Anonim mengatakan...

Tulisan ini mengingatkan saya pada nasib dari bahasa jawa.Sangat jarang sekali anak2 SMA sekarang yang bisa mahir berdialog dengan bahasa jawa kromo inggil.Bahkan orang2 tua sering nyeletuk, "arek saiki jowo tapi wis lali karo jawane". Anak2 sekarang lebih suka berdialog dengan bahasa indonesia, yang cilakanya jauh dari kesan berbahasa indonesia yang baik.

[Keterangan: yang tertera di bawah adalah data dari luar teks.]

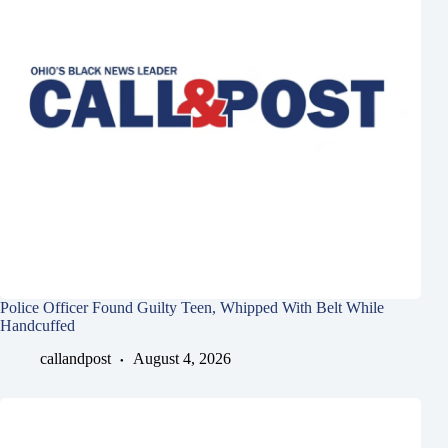
Police Officer Found Guilty Teen, Whipped With Belt While
Handcuffed
callandpost
August 4, 2026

Sebaiknya memang format pembelajaran bahasa indonesia dilakukan dengan pendekatan2 yang lebih menarik, bukan tidak mungkin jika suatu saat kita akan nyeletuk juga " orang indonesia tapi lupa dengan indonesianya"

Dr. suyatno, M.Pd. mengatakan...

Salam, trims atas komentarnya. Memang, sudah menjadi kebiasaan guru bahasa Indonesia untuk mengajarkan teori bukan terapan. Bahasa baik dan benar juga jarang disentuh guru karena ketidaktahuan mereka. Namun, sangat banyak guru bahasa Indonesia yang piawai lho.